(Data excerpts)
::::::
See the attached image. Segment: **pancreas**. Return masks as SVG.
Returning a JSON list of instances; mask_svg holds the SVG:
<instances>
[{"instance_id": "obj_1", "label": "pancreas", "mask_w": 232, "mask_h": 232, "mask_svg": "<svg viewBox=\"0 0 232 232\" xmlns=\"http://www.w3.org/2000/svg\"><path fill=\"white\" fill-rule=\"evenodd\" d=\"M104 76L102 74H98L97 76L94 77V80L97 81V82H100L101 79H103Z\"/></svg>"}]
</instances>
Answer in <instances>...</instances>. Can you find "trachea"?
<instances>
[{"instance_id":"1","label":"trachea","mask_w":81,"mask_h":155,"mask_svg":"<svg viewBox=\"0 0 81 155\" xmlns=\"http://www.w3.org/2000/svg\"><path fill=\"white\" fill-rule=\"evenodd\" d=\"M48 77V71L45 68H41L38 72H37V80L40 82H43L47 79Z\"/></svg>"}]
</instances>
::::::
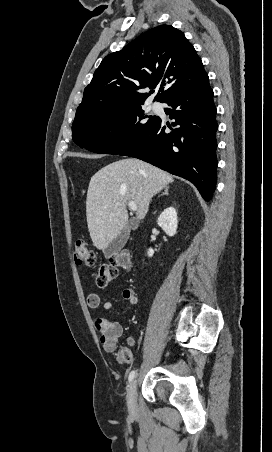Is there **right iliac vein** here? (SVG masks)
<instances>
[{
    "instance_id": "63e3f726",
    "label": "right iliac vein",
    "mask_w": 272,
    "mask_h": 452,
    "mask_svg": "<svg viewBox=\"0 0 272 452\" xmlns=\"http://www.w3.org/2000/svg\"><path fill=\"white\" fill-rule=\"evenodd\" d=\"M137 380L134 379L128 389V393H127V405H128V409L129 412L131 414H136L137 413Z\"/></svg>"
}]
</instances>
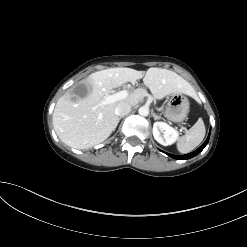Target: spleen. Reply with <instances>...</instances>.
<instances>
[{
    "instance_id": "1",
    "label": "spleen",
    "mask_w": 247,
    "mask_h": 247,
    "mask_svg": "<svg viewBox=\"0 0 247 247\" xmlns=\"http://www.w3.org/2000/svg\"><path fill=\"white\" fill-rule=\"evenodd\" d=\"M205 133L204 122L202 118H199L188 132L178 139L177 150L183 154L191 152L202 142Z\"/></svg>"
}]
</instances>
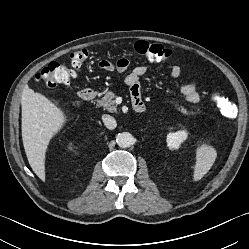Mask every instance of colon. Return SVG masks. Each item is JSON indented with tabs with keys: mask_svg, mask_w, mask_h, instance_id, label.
::::::
**TASK GOAL**
Now transcribe the lines above exactly, starting at the line containing "Target: spleen. Reply" and ending at the line containing "Mask every instance", both lines included, pictures excluded.

**ANSWER BOX**
Target: spleen. Reply with <instances>...</instances>.
<instances>
[{
    "instance_id": "1",
    "label": "spleen",
    "mask_w": 247,
    "mask_h": 247,
    "mask_svg": "<svg viewBox=\"0 0 247 247\" xmlns=\"http://www.w3.org/2000/svg\"><path fill=\"white\" fill-rule=\"evenodd\" d=\"M205 133L204 122L202 118H199L188 132L178 139L177 150L183 154L191 152L202 142Z\"/></svg>"
}]
</instances>
Mask every instance of colon. Return SVG masks. Each item is JSON indented with tabs with keys: mask_svg, mask_w, mask_h, instance_id, label.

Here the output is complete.